B y Krystle S. Morey

After being faulted by the state regarding an audit of its finances, the village of Granville has adopted a policy that will govern the amount of money it keeps in each of its funds.

The village board voted unanimously last week to put in place a plan to regulate its reserves.

The state Comptroller’s Office spent months reviewing the village’s budgets for the sewer fund and whether it took appropriate action to maintain the village’s overall fiscal stability.
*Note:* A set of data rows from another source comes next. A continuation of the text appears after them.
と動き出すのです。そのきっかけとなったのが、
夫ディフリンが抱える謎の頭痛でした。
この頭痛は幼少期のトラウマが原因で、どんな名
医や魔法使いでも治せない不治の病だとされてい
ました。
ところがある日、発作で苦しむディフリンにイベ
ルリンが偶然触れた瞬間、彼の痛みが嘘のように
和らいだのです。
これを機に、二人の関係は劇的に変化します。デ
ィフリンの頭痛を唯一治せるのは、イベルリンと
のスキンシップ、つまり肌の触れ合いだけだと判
An audit released in July found that the village board consistently overestimated revenues and underestimated appropriations in the sewer fund budgets for fiscal years 2014-15 through 2016-17.

“The board overestimated revenues by a total of $118,684 (7.8 percent) and underestimated revenues by a total of $52,288 (3 percent) for the three-year period,” read the report.
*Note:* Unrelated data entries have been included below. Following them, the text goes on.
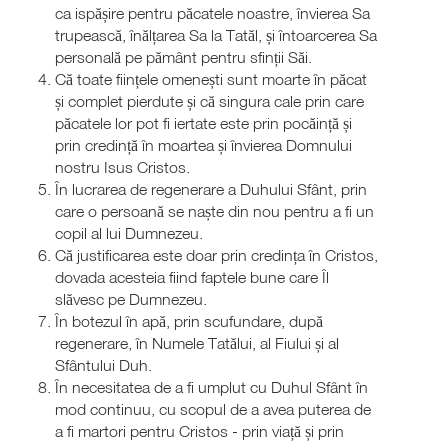
ca ispășire pentru păcatele noastre, învierea Sa
trupească, înălțarea Sa la Tatăl, și întoarcerea Sa
personală pe pământ pentru sfinții Săi.
Că toate ființele omenești sunt moarte în păcat
și complet pierdute și că singura cale prin care
păcatele lor pot fi iertate este prin pocăință și
prin credință în moartea și învierea Domnului
nostru Isus Cristos.
În lucrarea de regenerare a Duhului Sfânt, prin
care o persoană se naște din nou pentru a fi un
copil al lui Dumnezeu.
Că justificarea este doar prin credința în Cristos,
dovada acesteia fiind faptele bune care Îl
slăvesc pe Dumnezeu.
În botezul în apă, prin scufundare, după
regenerare, în Numele Tatălui, al Fiului și al
Sfântului Duh.
În necesitatea de a fi umplut cu Duhul Sfânt în
mod continuu, cu scopul de a avea puterea de
a fi martori pentru Cristos - prin viață și prin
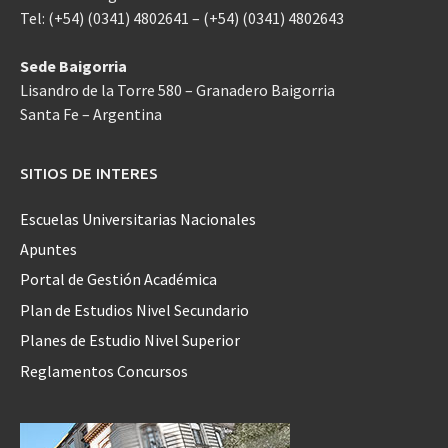
Tel: (+54) (0341) 4802641 – (+54) (0341) 4802643
Sede Baigorria
Lisandro de la Torre 580 – Granadero Baigorria
Santa Fe – Argentina
SITIOS DE INTERES
Escuelas Universitarias Nacionales
Apuntes
Portal de Gestión Académica
Plan de Estudios Nivel Secundario
Planes de Estudio Nivel Superior
Reglamentos Concursos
Auditors said the board’s consistent over-expenditure of budgeted appropriations each year showed “a lack of realistic budgeting.”

To address the shortfalls, state officials recommended the village board adopt budgets that include adequate recurring revenues to finance recurring expenditures; formulate a plan to eliminate the sewer fund deficit; and adopt a fund balance policy to govern the level of fund balance to be maintained in each of the its funds.

The fund balance policy adopted at a board meeting last week, said Mayor Brian LaRose, will address the issue of governing its fund balance.

As far as eliminating the fund balance deficit in the sewer fund and improve cash flow in all funds, the village opted to raise water rents by $25 for each household unit, for a total of $385 annually, in 2018-19.